Income and Disability

A person may be eligible for disability benefits through Social Security or work if he or she is disabled due to injury or sickness. It depends on the circumstances and whether the person was employed by a company that offers workers’ compensation. Individuals could receive up to two-thirds or more of their weekly income when they are receiving benefits from work. Although this can cause discomfort, it does not necessarily mean that the individual’s living situation is going to be drastically altered. The individual might receive less if they are eligible for Social Security Disability. This could be a problem if the parent is obligated to child support.

What is Hardship?

A person with a disability may have difficulty paying all or some of his or her bills if he or she is unable to pay the necessary payments. Due to the additional amount of child support payments, it could result in a difficult situation. The hardship could cause a decrease in the quality of the parent’s life. Child support, which is added to other factors, could negatively impact any children who visit the home of the parent with disabilities. This would result in fewer visits by the parent and lower wages for those who are responsible for the visitation arrangements.

Petition to the Courts

If a parent is unable to pay child support, they must petition the courts. The petition must be filed before child support payments are stopped. Otherwise, the parent could face contempt of court or other penalties. The judge can help the person explain the situation to him or her.

In Recovery for a Disabled Spouse

If the person is in recovery from an injury or illness, it could stop child support payments if there is a shortage of income or money coming into the household. A parent or spouse might need to explain the situation to the other parent or hire a divorce lawyer surrey free consultation to present the matter before a family court judge. The disabled person may be waiting for a settlement in a personal injury case. This could prevent the child from receiving payments. It is possible to alter an agreement between parents without court interference.

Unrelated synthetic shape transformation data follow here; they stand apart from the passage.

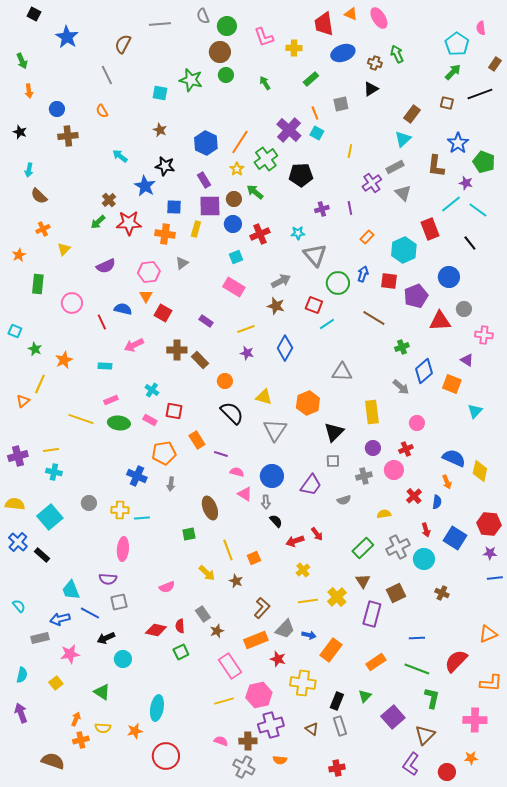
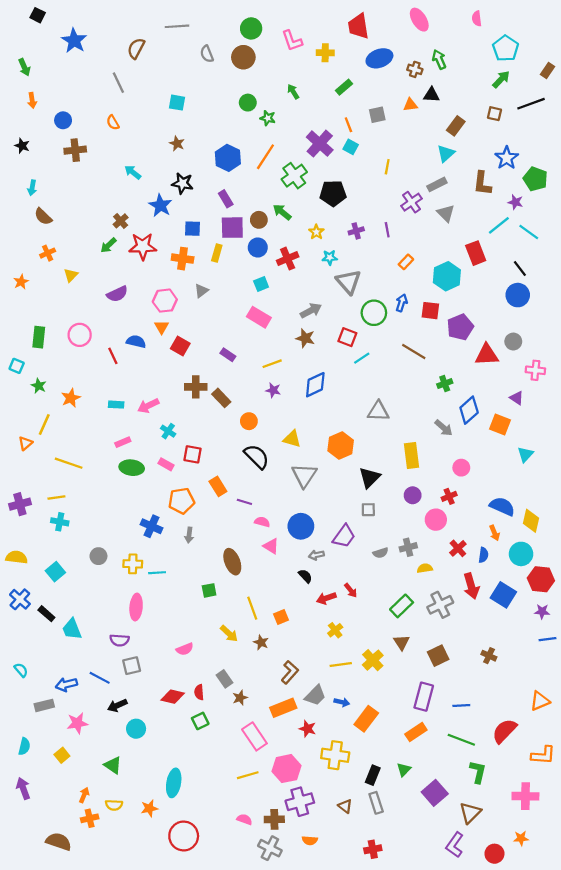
orange triangle: (351, 14) -> (410, 105), moved, turned -32
gray semicircle: (203, 16) -> (207, 54), moved
pink semicircle: (481, 28) -> (477, 19), moved
green circle: (226, 75) -> (248, 103), moved
green star: (191, 80) -> (268, 118), moved, size x0.6
black triangle: (371, 89) -> (431, 95), moved, turned 35
yellow star: (237, 169) -> (316, 232), moved
blue circle: (449, 277) -> (518, 295), moved
green rectangle: (38, 284) -> (39, 337), moved
pink arrow: (134, 345) -> (148, 406), moved
blue diamond: (285, 348) -> (315, 385), turned 35
yellow line: (81, 419) -> (69, 463), moved
gray cross: (364, 476) -> (408, 547), moved
gray arrow: (266, 502) -> (316, 555), moved, turned 80
cyan square: (50, 517) -> (55, 572), size x0.7
red arrow: (426, 530) -> (471, 586), size x1.6
cyan circle: (424, 559) -> (521, 554), moved
cyan trapezoid: (71, 590) -> (72, 629), moved
purple rectangle: (372, 614) -> (424, 697), moved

The Court Order for Child Support

Whatever the circumstances, it is a requirement that the parent pays child support even if he or she does not have custody. This ensures that the youth receives care and assistance, as well as money for the custodial parent to purchase the items they will need. School supplies are one example, but housing and food are two other items. All factors will be determined by the court order when the parents go through divorce proceedings. These elements usually include an evaluation of financial and employment issues.

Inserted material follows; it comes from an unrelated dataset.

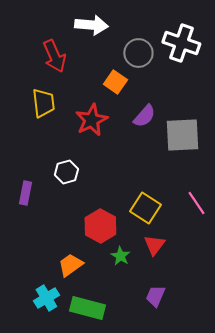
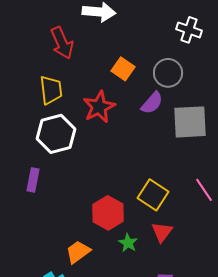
white cross: (181, 43) -> (189, 30), size x0.7
gray circle: (138, 53) -> (168, 73), moved
white hexagon: (66, 172) -> (56, 134), moved, size x1.6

A judge may rule in favor of a specific amount. This could mean that the noncustodial parent must provide child support until the total has been reached or once the youth turns eighteen. This time extension may be extended for some children, such as an adult with mental impairments. You can petition the courts to modify the child support order to help you if your circumstances change. A lawyer will be required to properly present the case and assist in defending the parent’s position.

The lawyer in Disability and Child Support

A lawyer is needed to assist the disabled person in court when they need to reduce or suspend their child support payments. A lawyer may be needed to collect evidence and explain the hardships or inability to pay for benefits or a settlement.